As such, defendants often try to apply Rule 21, just like applied in this case. However, to apply Rule 21, both the elements of Rule 20 need to be met. If the answer to part 1 is “yes” then the answer to part 2 is also going to be “yes.”

To meet the elements, the plaintiffs need to show that the defendant’s actions develop a pattern of continued behavior that is sufficiently similar between operative facts.


The first to sue is the plaintiff. However, the defendant may also have a claim against the plaintiff. In this instance, they file a counterclaim.

Counterclaims come in two forms: Compulsory or Permissive

Rule 13(a)(1)(A) – Compulsory Counterclaims. A compulsory counterclaim is a requirement to countersue if your claim would arise from the same facts as the current litigation. The purpose of this requirement is to minimize the amount of court expenses for the same issue (e.g. no need to litigate the same thing twice). (Common nucleus of operative fact to the plaintiff’s claims). Failure to state a Rule 12(a) counterclaim, those claims are waived.
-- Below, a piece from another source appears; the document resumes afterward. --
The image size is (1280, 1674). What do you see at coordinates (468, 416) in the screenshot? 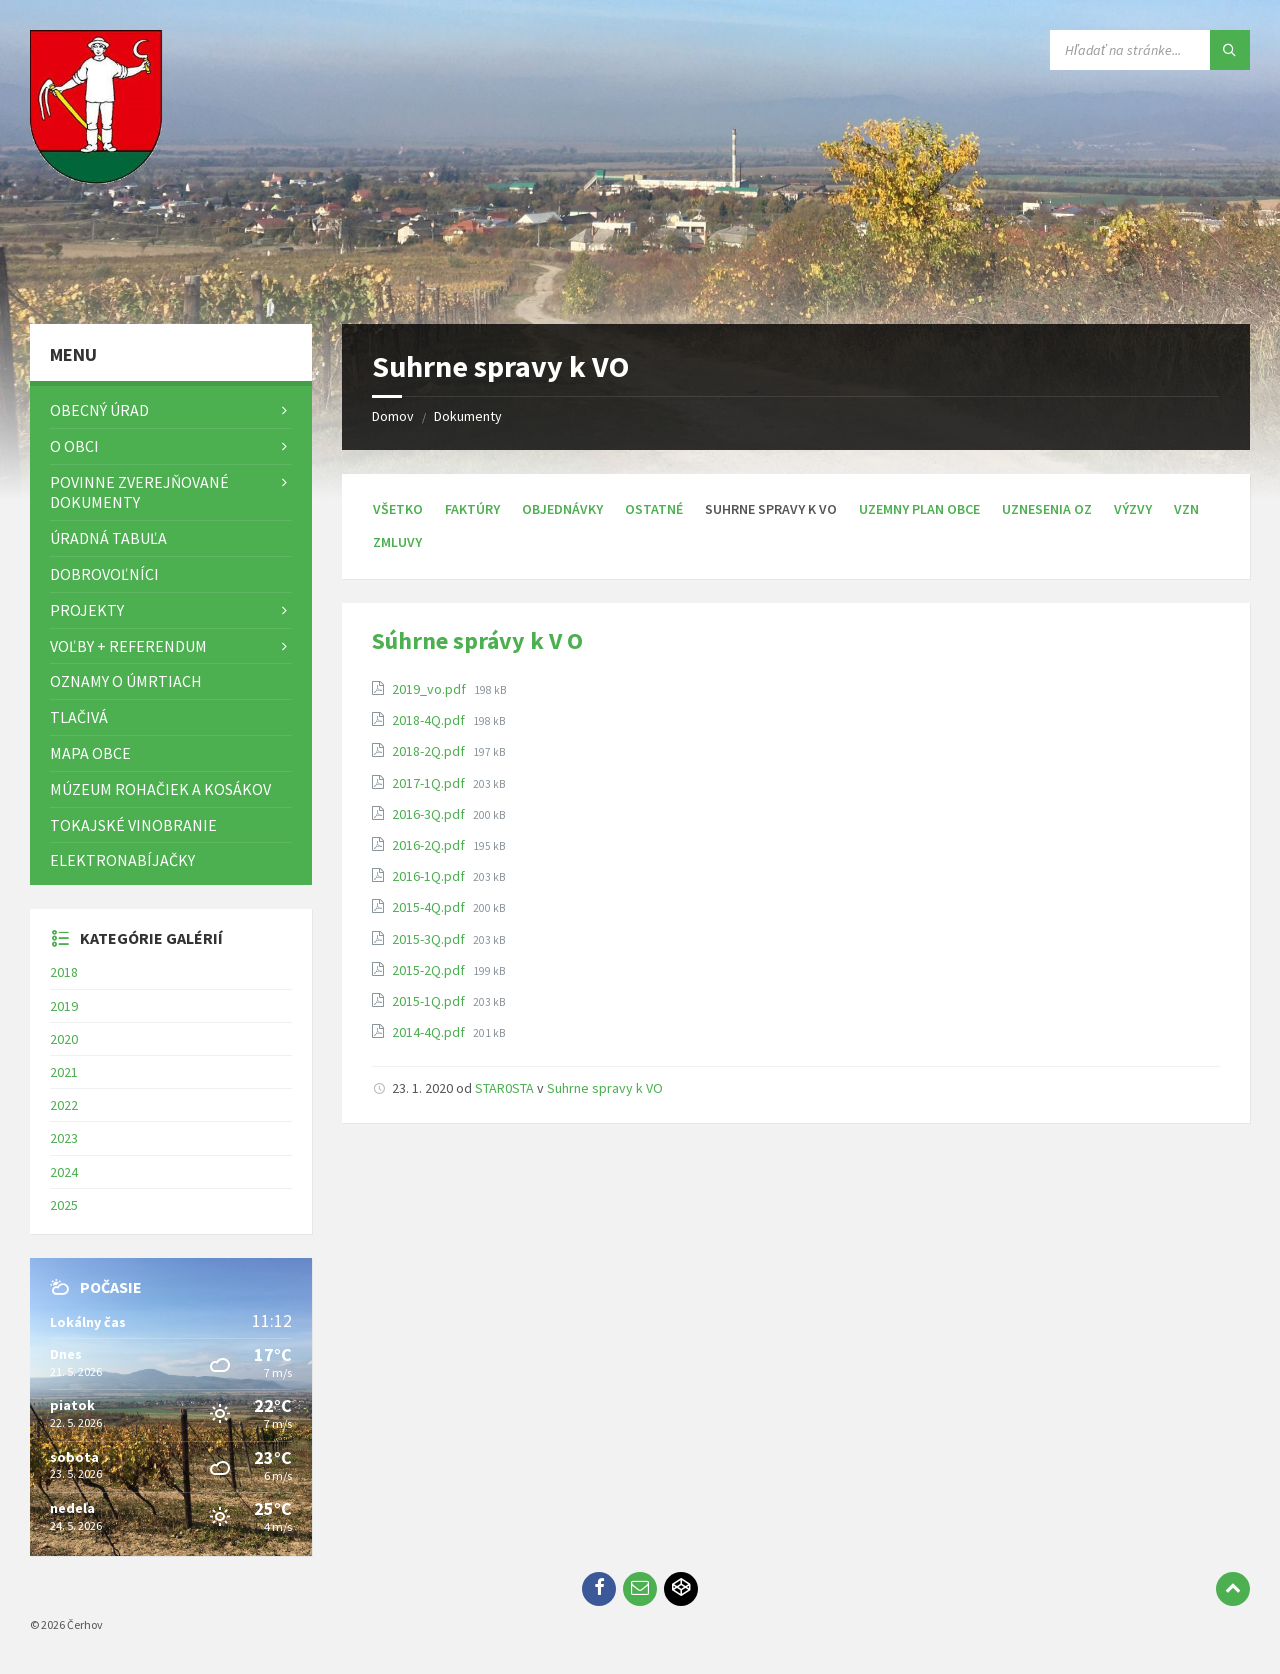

Rule 12(b) – Permissive Counterclaims – “A pleading may state a counterclaim against any claim that is not compulsory.” In other words, a party may make a counterclaim for any claim that does not relate to the plaintiff’s pleadings (e.g. plaintiff sues for failing to mow lawns, defendant counters for unrelated car accident).

King v. Blanton

735 S.E.2d 451 (N.C. App. 2012).

This present action is brought by King. The case was granted summary judgment in favor of Blanton and King appealed.
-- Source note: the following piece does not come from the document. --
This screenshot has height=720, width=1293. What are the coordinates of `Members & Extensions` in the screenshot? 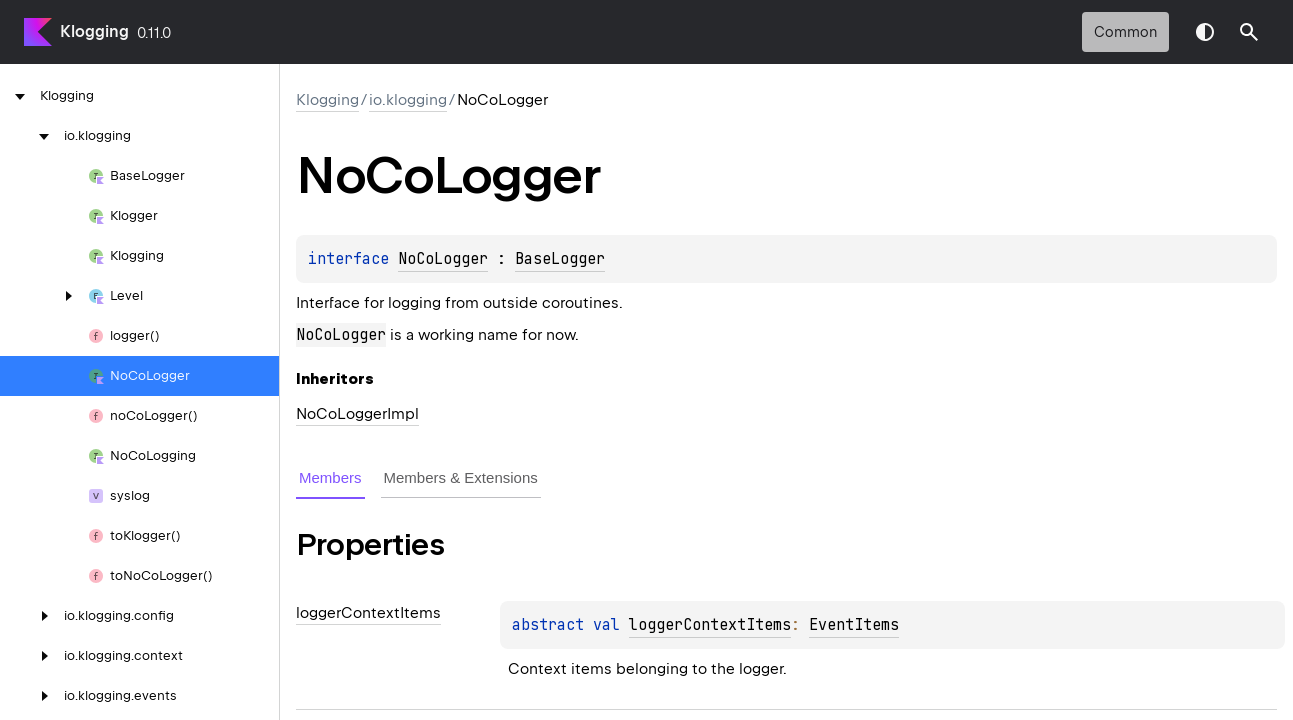 It's located at (461, 477).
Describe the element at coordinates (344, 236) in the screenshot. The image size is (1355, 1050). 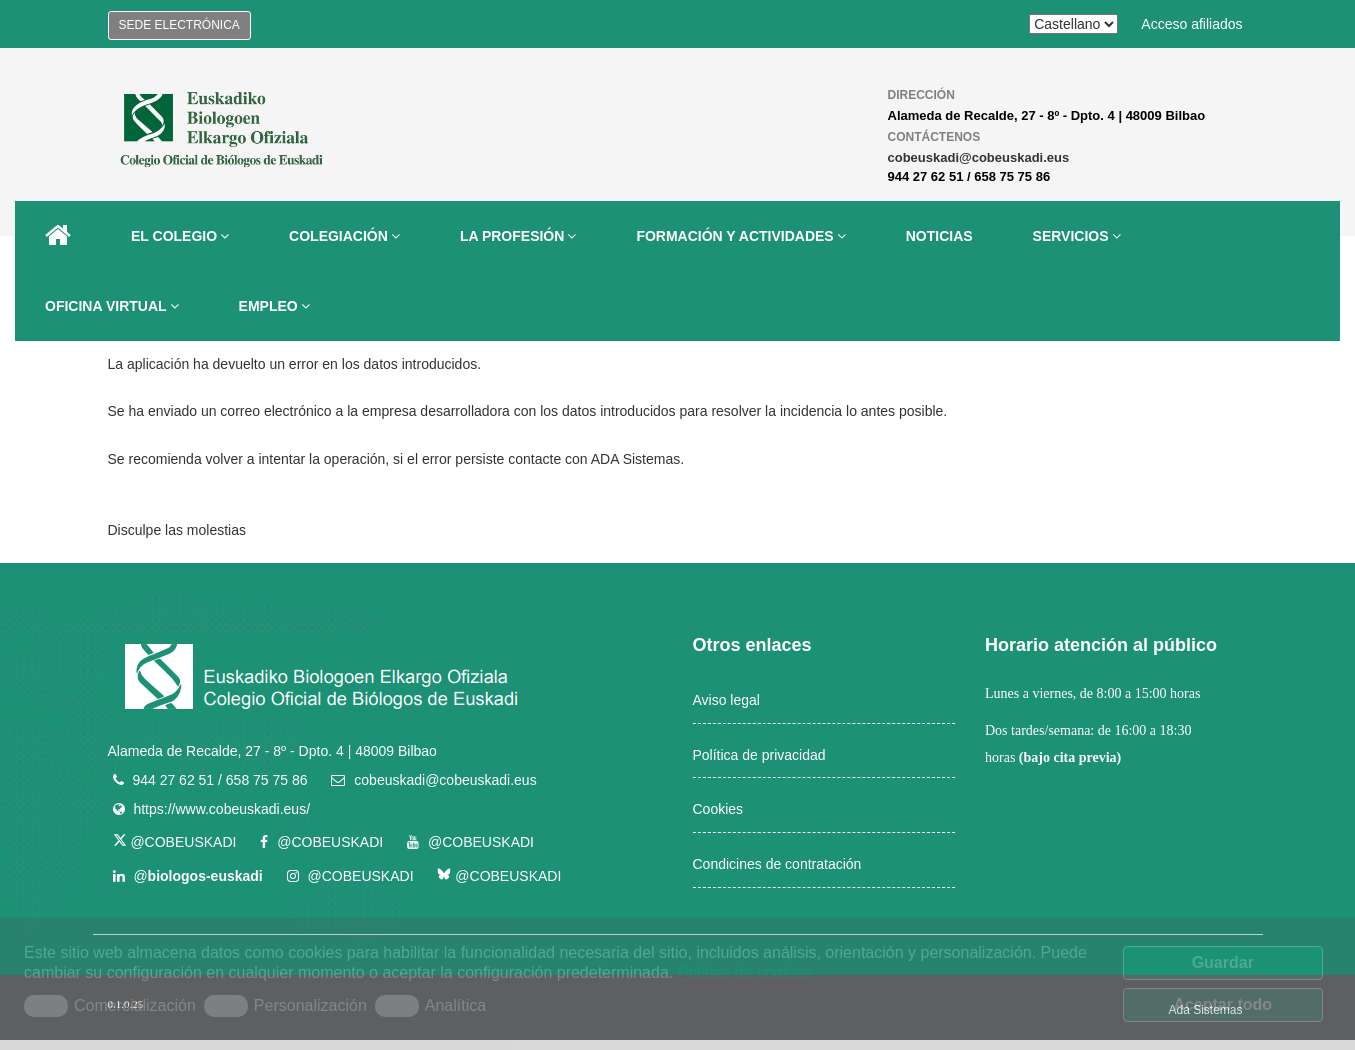 I see `COLEGIACIÓN` at that location.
Whether King was required to bring her counterclaim in the original dispute instead of a later lawsuit.


Compulsory Counterclaims:

“A pleading shall state as a counterclaim any claim which at the time of serving the pleading the pleader has against any opposing party, if it arises out of the transaction or occurrence that is the subject matter of the opposing party’s claim and does not require for its adjudication the presence of third parties of whom the court cannot acquire jurisdiction.”


  1. the issues of fact and law are largely the same;
  2. the same evidence is involved in each action; and
  3. there is a logical relationship between the nature of the actions and the remedies sought.

Then the defendant is required to bring a counterclaim in the original proceeding. Failure to do so requires dismissal of future claims.


Here, there was no error. Thus, the trial courts grant of summary judgment is affirmed.


Previously, King and Blanton were involved in a car accident. Shortly after the accident, Blanton sued King for running the red light and causing the injuries. At that time, King obtained a lawyer from her insurance company and the two worked out an agreement where the case would be dismissed with prejudice for a cash settlement.

Nearly a year later, King sued Blanton for the same car accident. However, she claims that Blanton had run the red and caused her injuries. Because the car accident was the same one, Blanton argued that the case should be dismissed because King would have been required to file the counterclaim at the original litigation.


Quite simply, the court reads the rule then adopts it to the facts of this case. Here, the car accident was at the heart of both litigations. Thus, the only way for King’s argument to work is if she had no viable way to present the counterclaim earlier. However, all the evidence was present and she was represented by counsel. Consequently, the current litigation fails because she should have made the claim nine months earlier.


The counterclaims appear in the answer of the pleadings.


The content contained in this article may contain inaccuracies and is not intended to reflect the opinions, views, beliefs, or practices of any academic professor or publication. Instead, this content is a reflection on the author’s understanding of the law and legal practices.